Everything in the listing below from the line containing "innowacji w świecie kosmetyków" through the line containing "starannie dobrane produkty, które..." must be repeated exactly; the remaining lines are not wanted.

:: RECORDS TO PROCESS ::

::::::::::

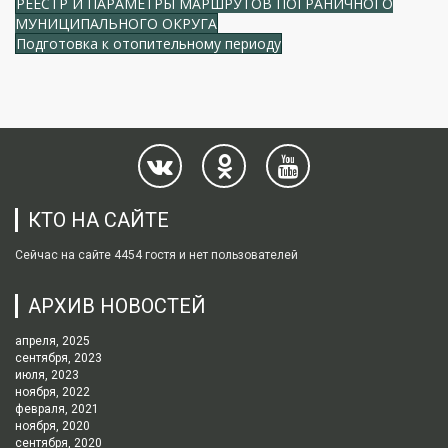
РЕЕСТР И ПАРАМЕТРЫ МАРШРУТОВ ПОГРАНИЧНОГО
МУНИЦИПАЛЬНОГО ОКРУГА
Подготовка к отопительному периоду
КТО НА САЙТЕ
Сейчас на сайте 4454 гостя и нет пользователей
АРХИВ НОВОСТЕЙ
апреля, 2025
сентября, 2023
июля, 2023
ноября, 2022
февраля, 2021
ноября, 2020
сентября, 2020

::::::::::

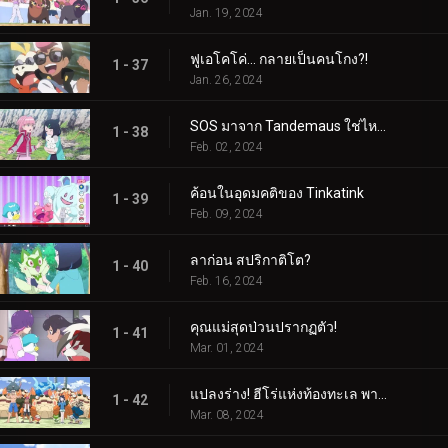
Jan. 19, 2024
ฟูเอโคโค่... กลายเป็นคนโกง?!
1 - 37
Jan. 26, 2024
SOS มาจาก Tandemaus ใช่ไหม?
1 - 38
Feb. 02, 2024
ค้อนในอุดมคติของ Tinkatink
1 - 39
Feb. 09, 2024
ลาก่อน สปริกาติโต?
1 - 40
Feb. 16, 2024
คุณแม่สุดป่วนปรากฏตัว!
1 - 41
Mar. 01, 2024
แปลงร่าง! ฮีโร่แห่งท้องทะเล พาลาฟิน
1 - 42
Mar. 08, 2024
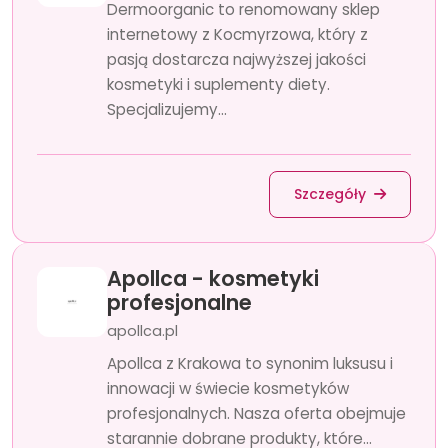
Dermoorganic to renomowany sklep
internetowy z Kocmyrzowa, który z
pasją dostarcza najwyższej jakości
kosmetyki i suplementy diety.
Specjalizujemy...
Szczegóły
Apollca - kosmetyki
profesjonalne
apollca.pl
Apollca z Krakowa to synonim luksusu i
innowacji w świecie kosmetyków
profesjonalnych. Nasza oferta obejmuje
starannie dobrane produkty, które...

::::::::::

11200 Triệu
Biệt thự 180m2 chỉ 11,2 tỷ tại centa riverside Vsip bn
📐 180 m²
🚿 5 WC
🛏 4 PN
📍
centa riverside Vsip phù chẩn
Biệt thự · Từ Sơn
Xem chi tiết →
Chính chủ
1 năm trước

::::::::::

:: TASK ANSWER ::
innowacji w świecie kosmetyków
profesjonalnych. Nasza oferta obejmuje
starannie dobrane produkty, które...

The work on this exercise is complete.